The Samsung Galaxy Note, on the other hand, is $699 at NewEgg -- $50 more than even AT&T's unsubsidized price. Between the two sources, we've got at least a rough feel for what an unsubsidized phone model would look like -- and it's not a pretty picture.

The Pros and Cons

Huge subsidies are what allow manufacturers to push the envelope and continue offering better and better specs at breakneck speeds. Carriers are willing to pay them because, from T-Mobile or AT&T's point of view, they're going to make $360 off just your data plan ($20 minimum at 18 months). Messaging Unlimited (a virtual requirement on all AT&T plans) is another $20, while the minimum plan for non-seniors is $39.95. Total amount paid to Ma Bell works out to $1439, before taxes, fees, and overages.

From AT&T's perspective, giving you an iPhone 4S for $199 is a great deal.

The downside to the current model, of course, is that carriers and manufacturers have zero reason to invest in software upgrades or feature improvements. The Ice Cream Sandwich rollouts are proof that companies invest in such updates as little as they can get away with. The entire focus of the cycle is on the next set of customers who have upgrades to spend -- once you've updated and signed your new contract, you're locked in and irrelevant.

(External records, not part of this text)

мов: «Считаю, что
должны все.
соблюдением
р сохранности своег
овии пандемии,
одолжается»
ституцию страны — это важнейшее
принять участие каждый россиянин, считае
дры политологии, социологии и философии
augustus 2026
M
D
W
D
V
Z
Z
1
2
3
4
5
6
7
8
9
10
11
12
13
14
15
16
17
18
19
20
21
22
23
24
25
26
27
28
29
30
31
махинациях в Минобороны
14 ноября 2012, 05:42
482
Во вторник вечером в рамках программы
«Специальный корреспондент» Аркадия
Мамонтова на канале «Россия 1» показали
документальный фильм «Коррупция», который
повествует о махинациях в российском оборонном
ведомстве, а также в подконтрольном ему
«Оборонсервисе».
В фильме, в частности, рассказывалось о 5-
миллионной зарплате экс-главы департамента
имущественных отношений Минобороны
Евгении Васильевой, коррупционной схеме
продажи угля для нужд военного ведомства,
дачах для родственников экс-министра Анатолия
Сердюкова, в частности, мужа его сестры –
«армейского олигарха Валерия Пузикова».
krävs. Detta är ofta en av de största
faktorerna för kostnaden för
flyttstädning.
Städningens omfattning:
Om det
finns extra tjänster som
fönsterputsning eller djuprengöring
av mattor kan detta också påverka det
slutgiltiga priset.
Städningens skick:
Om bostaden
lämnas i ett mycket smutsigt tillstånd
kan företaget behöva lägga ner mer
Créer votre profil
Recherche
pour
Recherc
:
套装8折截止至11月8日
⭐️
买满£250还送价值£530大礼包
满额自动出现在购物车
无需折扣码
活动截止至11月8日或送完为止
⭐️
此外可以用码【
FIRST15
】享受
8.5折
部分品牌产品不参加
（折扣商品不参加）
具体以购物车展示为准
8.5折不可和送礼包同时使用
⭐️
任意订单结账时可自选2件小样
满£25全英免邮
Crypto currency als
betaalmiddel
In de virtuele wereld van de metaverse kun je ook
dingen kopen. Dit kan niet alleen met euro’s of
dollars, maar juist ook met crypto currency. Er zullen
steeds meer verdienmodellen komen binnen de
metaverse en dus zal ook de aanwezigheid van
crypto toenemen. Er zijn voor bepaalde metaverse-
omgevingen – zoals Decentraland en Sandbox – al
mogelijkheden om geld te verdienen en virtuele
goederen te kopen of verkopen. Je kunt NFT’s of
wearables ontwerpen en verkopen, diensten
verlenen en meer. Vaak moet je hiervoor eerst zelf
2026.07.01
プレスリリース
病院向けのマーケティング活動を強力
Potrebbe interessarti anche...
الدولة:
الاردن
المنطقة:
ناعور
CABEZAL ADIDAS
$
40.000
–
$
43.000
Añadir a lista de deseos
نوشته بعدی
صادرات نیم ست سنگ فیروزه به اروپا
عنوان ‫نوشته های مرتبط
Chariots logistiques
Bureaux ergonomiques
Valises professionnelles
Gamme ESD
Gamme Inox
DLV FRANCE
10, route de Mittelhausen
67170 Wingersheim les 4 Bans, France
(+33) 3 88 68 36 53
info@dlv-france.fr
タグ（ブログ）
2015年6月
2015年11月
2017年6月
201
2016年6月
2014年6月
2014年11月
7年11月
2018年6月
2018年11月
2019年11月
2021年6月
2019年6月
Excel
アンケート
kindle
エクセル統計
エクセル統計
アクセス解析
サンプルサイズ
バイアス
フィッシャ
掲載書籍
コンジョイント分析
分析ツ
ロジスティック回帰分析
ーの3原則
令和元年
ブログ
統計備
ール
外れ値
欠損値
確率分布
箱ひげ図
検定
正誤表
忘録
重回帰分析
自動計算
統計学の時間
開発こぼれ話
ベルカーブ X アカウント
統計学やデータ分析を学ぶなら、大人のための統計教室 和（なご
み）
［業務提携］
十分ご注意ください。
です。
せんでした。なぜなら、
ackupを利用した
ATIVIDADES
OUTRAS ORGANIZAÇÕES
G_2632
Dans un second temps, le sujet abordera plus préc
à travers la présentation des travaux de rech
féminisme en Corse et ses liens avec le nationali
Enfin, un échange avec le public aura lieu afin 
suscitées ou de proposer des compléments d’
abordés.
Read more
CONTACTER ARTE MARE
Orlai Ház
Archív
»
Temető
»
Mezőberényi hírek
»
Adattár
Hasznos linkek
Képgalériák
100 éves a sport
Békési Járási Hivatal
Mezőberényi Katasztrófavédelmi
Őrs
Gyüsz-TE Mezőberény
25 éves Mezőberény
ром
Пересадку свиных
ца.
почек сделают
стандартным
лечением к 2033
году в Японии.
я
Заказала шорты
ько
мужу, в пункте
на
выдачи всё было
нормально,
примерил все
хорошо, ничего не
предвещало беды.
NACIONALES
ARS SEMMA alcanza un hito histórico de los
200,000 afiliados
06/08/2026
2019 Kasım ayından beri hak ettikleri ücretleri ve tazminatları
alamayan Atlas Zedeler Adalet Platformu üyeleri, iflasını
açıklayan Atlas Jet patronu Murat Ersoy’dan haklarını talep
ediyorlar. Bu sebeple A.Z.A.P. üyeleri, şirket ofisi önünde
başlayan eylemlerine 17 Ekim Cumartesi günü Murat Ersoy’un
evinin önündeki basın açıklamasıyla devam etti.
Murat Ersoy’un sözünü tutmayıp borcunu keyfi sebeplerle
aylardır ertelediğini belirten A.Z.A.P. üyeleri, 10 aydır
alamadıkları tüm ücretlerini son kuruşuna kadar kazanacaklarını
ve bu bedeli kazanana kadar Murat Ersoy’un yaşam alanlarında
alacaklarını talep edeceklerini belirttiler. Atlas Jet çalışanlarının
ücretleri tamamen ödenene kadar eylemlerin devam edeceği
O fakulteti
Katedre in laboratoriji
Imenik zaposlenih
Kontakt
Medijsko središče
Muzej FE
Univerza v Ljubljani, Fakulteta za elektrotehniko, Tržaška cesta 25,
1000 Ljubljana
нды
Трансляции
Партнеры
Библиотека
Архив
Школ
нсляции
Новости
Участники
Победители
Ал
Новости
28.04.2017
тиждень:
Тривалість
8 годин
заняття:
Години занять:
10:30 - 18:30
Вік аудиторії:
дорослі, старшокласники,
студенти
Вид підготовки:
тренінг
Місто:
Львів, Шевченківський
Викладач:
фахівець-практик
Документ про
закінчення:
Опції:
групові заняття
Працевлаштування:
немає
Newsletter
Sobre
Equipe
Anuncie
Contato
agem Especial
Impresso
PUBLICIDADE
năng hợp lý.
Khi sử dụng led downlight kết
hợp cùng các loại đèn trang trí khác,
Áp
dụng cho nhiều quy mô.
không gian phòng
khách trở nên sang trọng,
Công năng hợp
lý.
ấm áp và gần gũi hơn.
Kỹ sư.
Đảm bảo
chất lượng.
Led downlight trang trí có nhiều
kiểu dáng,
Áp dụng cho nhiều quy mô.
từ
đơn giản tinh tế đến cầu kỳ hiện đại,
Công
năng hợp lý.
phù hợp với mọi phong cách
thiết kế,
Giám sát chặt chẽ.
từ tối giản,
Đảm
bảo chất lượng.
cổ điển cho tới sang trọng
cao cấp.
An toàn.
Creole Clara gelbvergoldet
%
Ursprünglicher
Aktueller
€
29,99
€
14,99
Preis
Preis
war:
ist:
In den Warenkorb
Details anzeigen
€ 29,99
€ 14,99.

A more realistic price model would upend this structure and force manufacturers to invest in phone updates. Consumers who paid $600 for a phone aren't going to be so willing to toss it away, and as Brodman says, they'd be more irritated if software updates weren't delivered in a timely fashion. The reason that's not going to happen is simple -- any attempt to move away from subsidies would force customers to pay drastically more for lower-quality devices. Compare Samsung's Galaxy Y at $169 against the iPhone 4S at $199 and the gap is pathetic.

It's an interesting idea, but practically unworkable as far as the mass market is concerned. AT&T and its ilk have built a market structure in which consumers gladly accept a new bauble every 18 months in exchange for paying for text messaging (which literally costs carriers nothing) and overage charges in which 300MB of data for $20 is a fair market value.